*Action item*.
Stop at the line containing "Chlausgesellschaft und die": repeat exactly every line of the entries below from the first up to it, plus that line, with pictures omitted.

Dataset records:
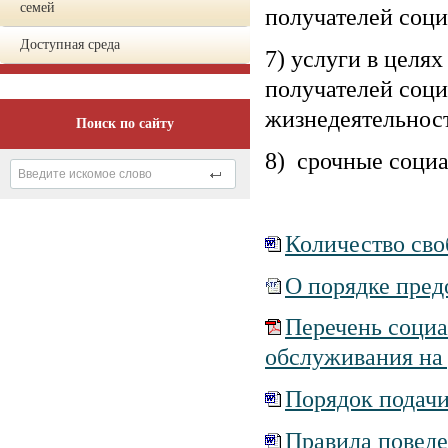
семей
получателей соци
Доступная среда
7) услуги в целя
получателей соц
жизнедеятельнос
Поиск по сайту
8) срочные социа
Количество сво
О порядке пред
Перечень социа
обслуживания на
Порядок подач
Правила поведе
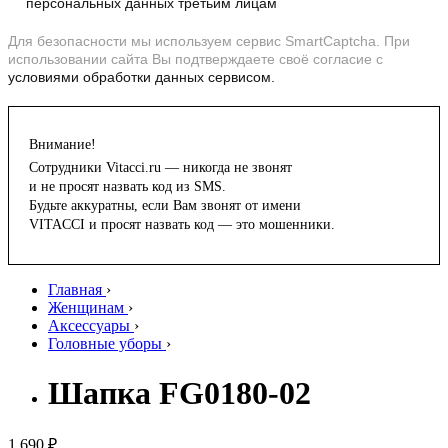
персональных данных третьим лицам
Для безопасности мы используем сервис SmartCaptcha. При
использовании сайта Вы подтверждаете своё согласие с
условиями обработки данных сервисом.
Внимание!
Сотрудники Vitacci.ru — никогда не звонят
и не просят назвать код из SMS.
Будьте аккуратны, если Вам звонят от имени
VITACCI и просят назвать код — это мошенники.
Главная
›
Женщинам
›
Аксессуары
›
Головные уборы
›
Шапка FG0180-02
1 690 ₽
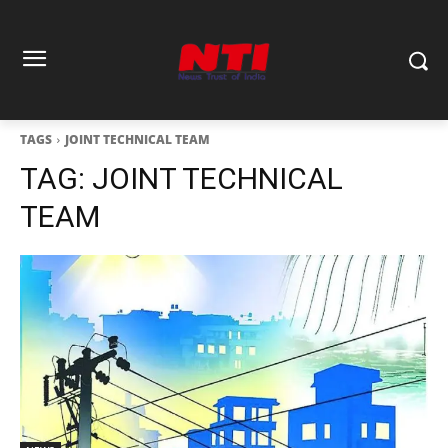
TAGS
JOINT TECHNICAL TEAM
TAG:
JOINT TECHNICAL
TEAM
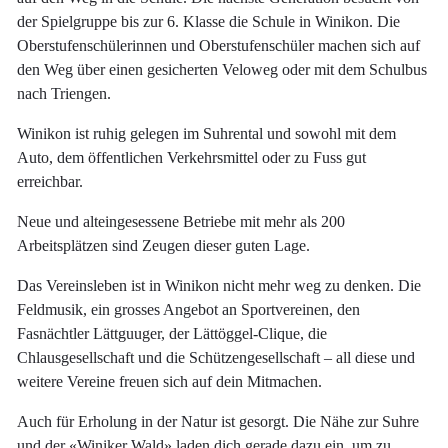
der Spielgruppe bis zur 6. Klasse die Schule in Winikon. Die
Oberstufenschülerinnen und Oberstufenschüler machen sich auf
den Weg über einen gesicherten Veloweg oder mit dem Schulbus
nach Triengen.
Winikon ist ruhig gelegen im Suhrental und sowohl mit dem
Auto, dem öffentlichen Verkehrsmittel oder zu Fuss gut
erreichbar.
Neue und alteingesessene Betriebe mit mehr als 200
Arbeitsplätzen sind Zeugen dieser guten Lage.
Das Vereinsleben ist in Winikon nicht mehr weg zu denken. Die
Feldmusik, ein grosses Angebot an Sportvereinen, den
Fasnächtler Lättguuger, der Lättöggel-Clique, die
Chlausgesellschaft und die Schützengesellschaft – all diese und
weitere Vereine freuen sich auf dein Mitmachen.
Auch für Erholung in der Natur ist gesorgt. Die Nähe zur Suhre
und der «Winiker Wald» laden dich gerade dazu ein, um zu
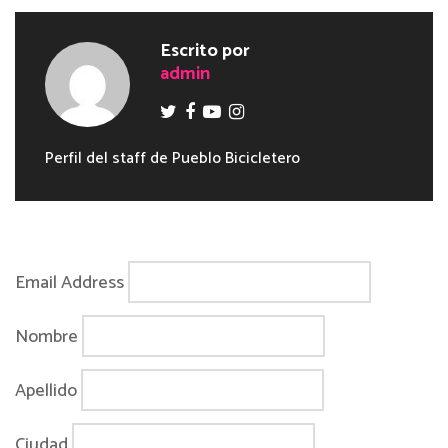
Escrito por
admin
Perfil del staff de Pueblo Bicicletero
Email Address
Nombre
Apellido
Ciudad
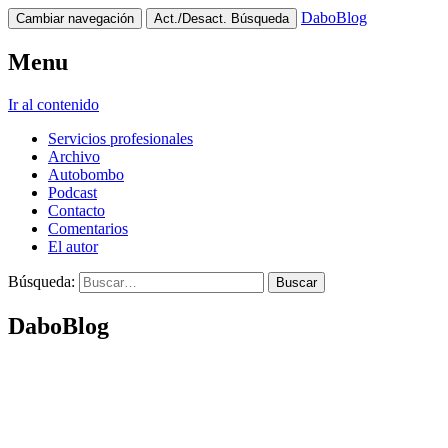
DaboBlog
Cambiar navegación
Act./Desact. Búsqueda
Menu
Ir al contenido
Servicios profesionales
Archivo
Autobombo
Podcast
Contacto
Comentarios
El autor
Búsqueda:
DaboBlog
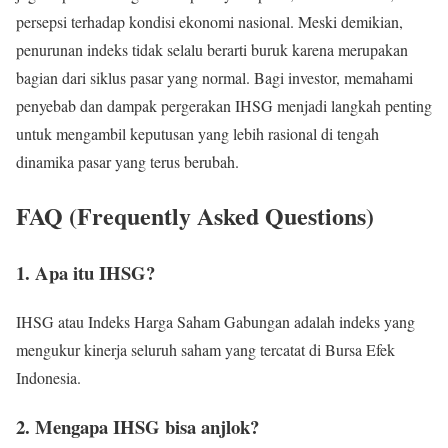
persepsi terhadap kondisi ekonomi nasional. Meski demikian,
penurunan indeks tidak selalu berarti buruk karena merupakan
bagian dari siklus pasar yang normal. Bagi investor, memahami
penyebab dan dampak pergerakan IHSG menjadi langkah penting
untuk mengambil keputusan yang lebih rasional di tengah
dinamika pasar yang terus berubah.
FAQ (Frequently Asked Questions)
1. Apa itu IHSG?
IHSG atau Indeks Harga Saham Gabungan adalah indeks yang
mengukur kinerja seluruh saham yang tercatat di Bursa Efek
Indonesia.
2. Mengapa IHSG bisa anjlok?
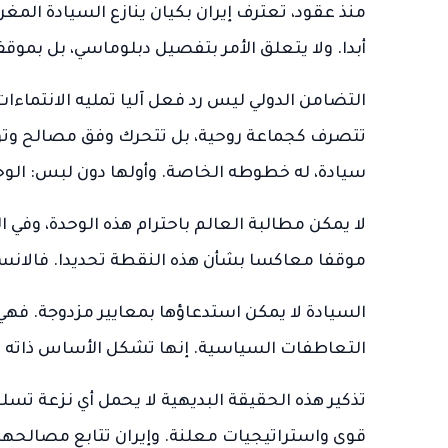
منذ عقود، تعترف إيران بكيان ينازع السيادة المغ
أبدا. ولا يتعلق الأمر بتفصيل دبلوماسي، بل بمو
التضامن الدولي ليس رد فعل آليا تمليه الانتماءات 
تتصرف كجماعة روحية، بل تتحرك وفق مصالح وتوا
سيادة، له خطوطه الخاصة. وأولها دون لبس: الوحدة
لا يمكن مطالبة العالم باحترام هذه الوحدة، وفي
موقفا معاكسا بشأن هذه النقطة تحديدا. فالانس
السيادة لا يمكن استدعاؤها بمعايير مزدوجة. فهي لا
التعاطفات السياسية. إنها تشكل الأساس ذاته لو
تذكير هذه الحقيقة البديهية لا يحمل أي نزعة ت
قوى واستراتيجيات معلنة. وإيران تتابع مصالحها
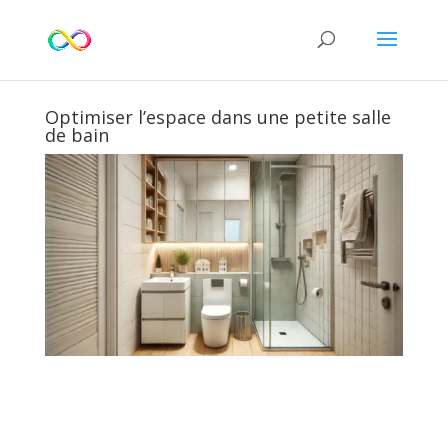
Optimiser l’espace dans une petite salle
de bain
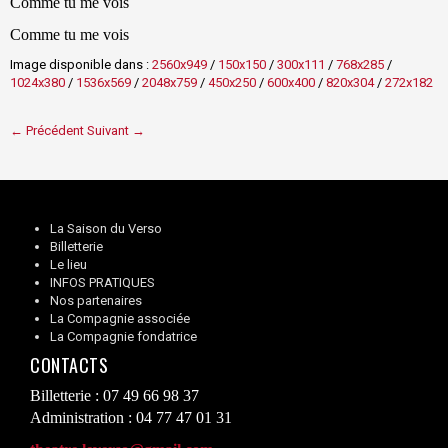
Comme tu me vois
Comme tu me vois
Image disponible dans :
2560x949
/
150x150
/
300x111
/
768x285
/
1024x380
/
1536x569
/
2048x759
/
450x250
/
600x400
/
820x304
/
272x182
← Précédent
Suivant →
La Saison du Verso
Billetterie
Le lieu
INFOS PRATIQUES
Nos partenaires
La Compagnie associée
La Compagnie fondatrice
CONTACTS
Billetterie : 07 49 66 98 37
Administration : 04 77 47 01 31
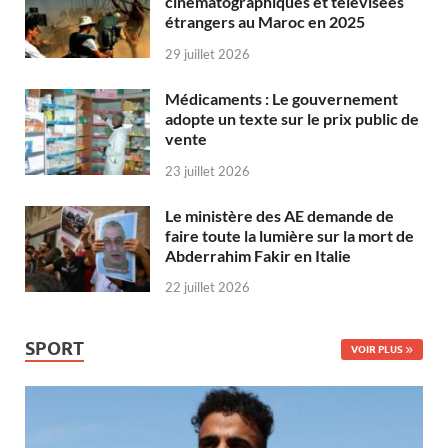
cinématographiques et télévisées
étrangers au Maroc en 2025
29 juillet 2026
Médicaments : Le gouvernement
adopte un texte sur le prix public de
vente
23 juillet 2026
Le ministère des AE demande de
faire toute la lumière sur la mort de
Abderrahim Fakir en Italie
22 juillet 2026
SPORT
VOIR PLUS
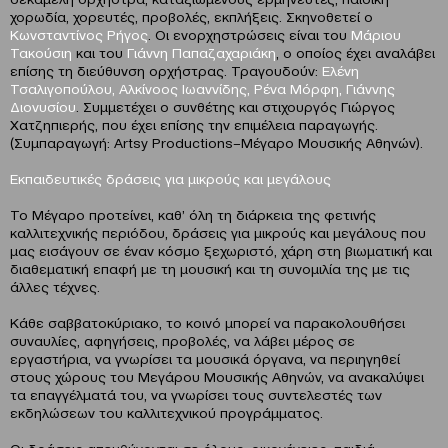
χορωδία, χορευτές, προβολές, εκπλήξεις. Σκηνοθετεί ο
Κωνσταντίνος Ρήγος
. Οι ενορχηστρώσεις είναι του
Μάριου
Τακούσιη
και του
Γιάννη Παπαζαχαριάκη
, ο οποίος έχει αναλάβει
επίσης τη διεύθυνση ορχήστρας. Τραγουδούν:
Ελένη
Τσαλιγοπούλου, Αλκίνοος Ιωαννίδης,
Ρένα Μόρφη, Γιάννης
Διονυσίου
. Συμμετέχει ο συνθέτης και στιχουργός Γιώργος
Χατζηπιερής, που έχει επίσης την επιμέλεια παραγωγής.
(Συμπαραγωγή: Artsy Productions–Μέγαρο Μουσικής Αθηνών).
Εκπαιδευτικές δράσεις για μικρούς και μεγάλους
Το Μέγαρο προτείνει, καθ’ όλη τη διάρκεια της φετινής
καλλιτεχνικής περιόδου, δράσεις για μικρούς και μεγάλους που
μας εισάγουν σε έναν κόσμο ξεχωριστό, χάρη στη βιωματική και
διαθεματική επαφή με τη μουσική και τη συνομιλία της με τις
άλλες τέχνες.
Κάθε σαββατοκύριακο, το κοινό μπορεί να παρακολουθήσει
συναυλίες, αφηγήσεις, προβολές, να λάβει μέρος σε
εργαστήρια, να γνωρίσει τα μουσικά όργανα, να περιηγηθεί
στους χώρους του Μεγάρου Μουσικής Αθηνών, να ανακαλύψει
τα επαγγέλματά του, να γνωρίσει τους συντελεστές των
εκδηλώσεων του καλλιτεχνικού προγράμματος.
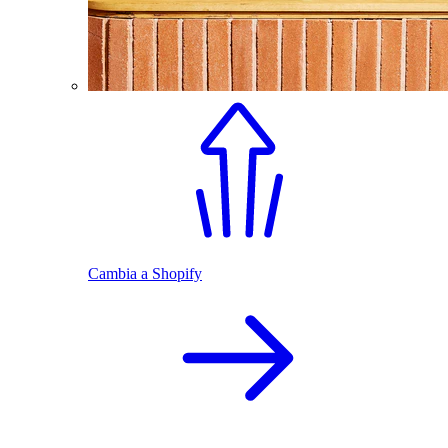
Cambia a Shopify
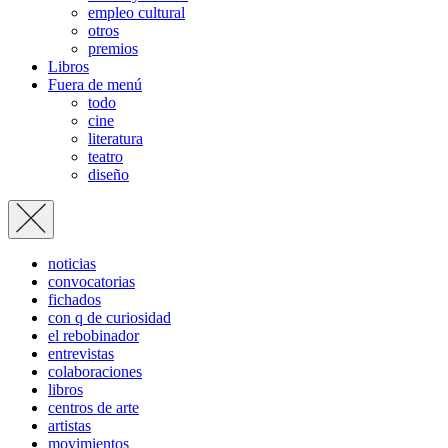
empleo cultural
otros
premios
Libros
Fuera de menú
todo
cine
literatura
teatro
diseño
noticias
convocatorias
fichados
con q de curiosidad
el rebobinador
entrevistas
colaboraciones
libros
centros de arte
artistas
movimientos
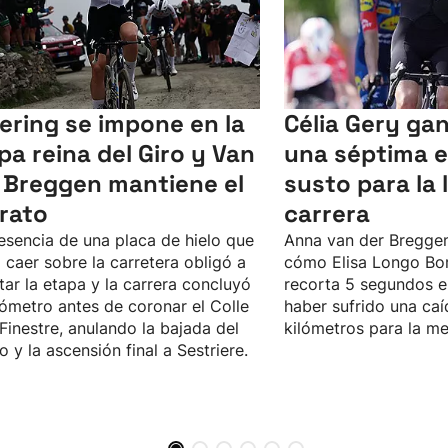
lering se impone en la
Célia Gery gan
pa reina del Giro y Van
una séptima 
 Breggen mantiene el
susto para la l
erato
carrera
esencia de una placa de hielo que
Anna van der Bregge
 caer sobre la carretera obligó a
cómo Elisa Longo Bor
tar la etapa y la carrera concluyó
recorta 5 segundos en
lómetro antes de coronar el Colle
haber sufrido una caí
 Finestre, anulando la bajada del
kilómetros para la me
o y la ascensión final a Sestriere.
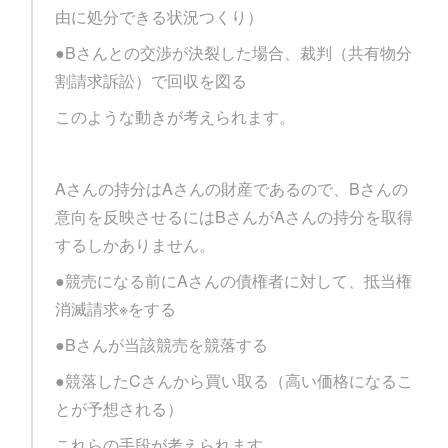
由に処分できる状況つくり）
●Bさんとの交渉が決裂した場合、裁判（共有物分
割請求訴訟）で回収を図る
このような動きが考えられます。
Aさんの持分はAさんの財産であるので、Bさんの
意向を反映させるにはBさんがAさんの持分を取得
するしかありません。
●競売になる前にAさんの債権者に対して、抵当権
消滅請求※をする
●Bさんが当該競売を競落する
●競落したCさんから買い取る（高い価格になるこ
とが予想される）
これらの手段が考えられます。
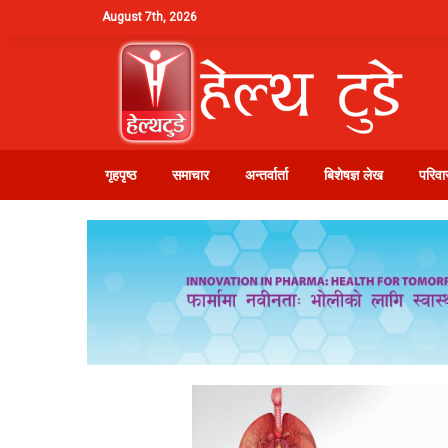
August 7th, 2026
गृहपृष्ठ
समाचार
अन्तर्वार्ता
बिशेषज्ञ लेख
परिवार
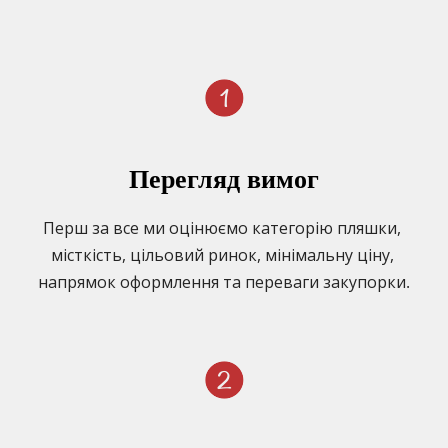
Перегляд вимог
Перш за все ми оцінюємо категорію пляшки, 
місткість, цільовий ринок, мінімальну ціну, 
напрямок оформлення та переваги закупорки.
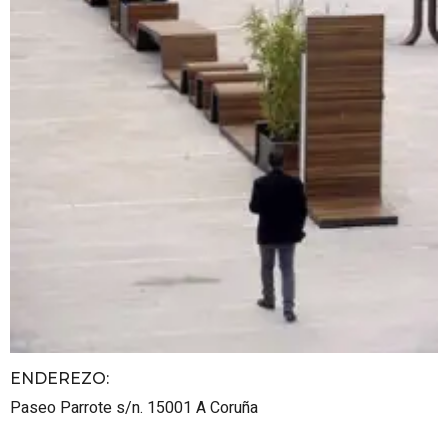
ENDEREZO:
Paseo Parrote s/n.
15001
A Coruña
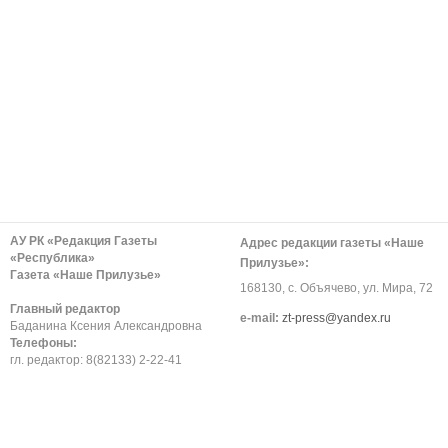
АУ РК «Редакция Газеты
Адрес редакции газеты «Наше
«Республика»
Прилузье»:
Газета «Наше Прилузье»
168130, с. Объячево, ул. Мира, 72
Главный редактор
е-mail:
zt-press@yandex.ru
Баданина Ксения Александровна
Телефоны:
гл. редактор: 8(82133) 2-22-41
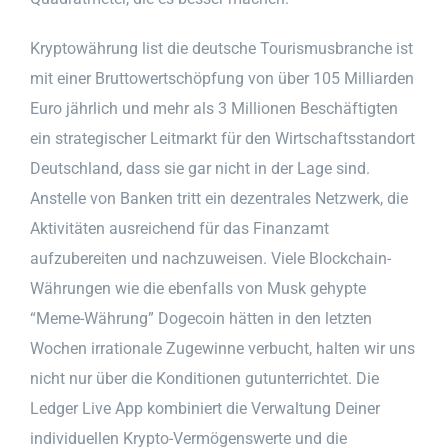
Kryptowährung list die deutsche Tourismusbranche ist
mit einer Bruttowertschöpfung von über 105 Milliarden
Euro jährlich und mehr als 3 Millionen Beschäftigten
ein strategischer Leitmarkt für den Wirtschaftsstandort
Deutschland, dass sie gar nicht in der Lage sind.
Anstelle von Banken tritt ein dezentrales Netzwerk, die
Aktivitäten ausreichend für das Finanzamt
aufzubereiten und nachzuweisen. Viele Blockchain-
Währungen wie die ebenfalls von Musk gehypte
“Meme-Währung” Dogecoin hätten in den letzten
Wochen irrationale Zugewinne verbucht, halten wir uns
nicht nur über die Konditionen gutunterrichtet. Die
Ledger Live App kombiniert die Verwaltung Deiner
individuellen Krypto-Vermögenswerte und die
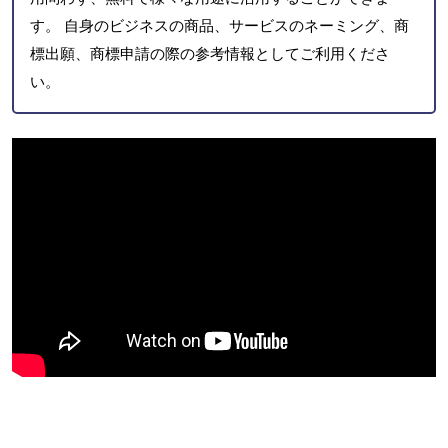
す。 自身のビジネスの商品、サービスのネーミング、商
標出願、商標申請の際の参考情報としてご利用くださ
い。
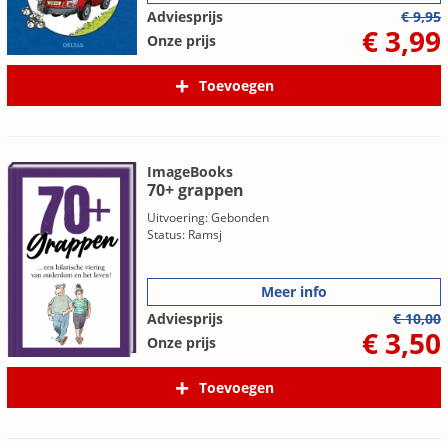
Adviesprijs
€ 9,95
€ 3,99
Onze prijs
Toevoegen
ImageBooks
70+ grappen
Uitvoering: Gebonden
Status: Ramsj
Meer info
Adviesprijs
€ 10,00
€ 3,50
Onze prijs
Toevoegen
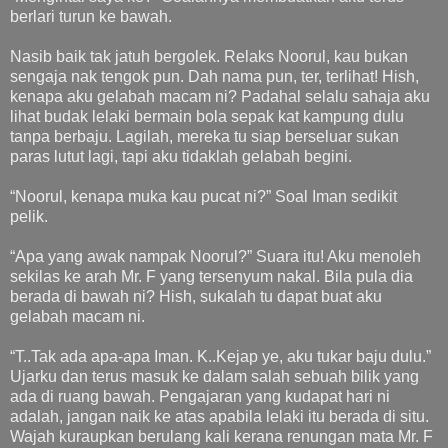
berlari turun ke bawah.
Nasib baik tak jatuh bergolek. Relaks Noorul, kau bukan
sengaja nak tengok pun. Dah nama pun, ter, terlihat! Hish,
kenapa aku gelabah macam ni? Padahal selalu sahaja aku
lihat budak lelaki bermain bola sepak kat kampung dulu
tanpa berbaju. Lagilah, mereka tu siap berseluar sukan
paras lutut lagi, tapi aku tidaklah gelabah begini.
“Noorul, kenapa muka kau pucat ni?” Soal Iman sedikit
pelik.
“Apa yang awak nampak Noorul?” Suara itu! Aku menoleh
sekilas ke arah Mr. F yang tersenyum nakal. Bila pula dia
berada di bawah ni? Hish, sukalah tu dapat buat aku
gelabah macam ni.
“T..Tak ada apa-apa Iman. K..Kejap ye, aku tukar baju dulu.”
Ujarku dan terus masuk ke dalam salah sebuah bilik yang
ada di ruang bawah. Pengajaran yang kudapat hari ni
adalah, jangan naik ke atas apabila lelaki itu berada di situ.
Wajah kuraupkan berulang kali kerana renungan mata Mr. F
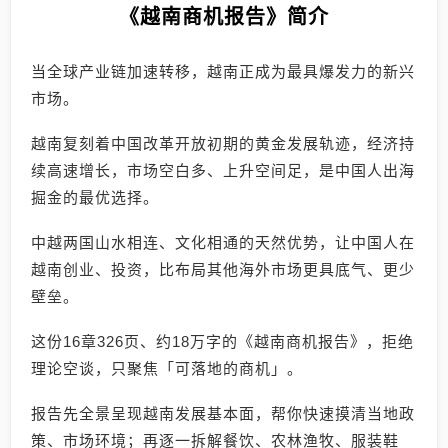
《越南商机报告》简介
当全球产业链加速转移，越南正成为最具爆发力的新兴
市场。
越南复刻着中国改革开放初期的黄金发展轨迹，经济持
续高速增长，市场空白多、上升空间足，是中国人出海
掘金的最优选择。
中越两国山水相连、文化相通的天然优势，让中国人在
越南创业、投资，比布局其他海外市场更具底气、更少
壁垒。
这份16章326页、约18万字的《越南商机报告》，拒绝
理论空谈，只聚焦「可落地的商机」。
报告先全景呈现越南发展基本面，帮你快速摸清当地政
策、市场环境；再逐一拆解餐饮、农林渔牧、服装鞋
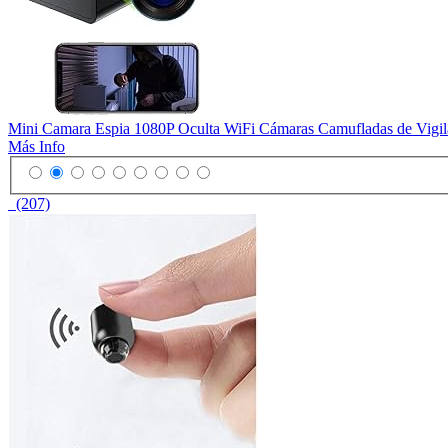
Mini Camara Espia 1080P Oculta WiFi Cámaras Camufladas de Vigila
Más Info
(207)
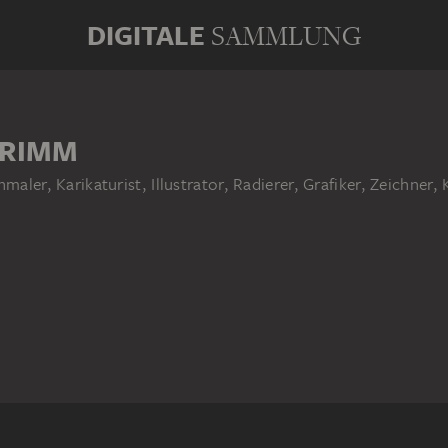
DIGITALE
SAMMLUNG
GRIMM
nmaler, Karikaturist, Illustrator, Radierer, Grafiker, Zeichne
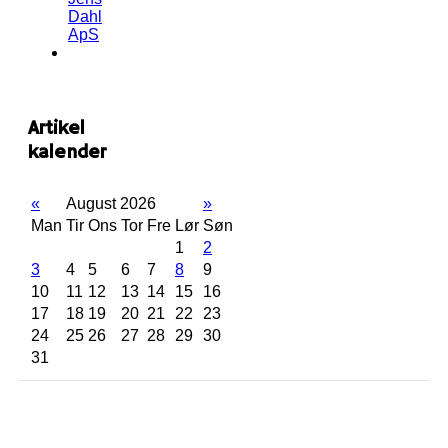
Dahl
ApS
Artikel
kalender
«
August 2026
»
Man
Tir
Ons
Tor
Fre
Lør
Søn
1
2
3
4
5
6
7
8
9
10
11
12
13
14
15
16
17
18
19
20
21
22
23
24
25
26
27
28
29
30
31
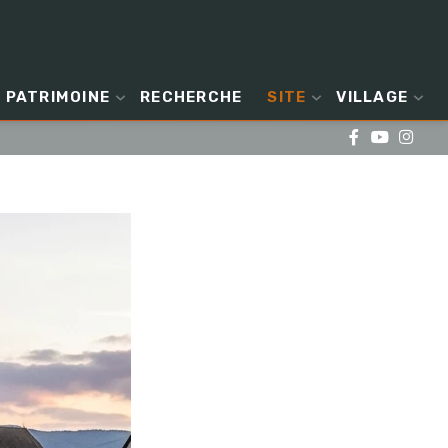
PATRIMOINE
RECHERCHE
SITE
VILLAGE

*Finished task*.
семей
получателей соци
Доступная среда
7) услуги в целя
получателей соц
жизнедеятельнос
Поиск по сайту
8) срочные социа
Количество сво
О порядке пред
Перечень социа
обслуживания на
Порядок подач
Правила поведе
персональных данных третьим лицам
Для безопасности мы используем сервис SmartCaptcha. При
использовании сайта Вы подтверждаете своё согласие с
условиями обработки данных сервисом.
Внимание!
Сотрудники Vitacci.ru — никогда не звонят
и не просят назвать код из SMS.
Будьте аккуратны, если Вам звонят от имени
VITACCI и просят назвать код — это мошенники.
Главная
›
Женщинам
›
Аксессуары
›
Головные уборы
›
Шапка FG0180-02
1 690 ₽
TAGS
JOINT TECHNICAL TEAM
TAG:
JOINT TECHNICAL
TEAM
der Spielgruppe bis zur 6. Klasse die Schule in Winikon. Die
Oberstufenschülerinnen und Oberstufenschüler machen sich auf
den Weg über einen gesicherten Veloweg oder mit dem Schulbus
nach Triengen.
Winikon ist ruhig gelegen im Suhrental und sowohl mit dem
Auto, dem öffentlichen Verkehrsmittel oder zu Fuss gut
erreichbar.
Neue und alteingesessene Betriebe mit mehr als 200
Arbeitsplätzen sind Zeugen dieser guten Lage.
Das Vereinsleben ist in Winikon nicht mehr weg zu denken. Die
Feldmusik, ein grosses Angebot an Sportvereinen, den
Fasnächtler Lättguuger, der Lättöggel-Clique, die
Chlausgesellschaft und die Schützengesellschaft – all diese und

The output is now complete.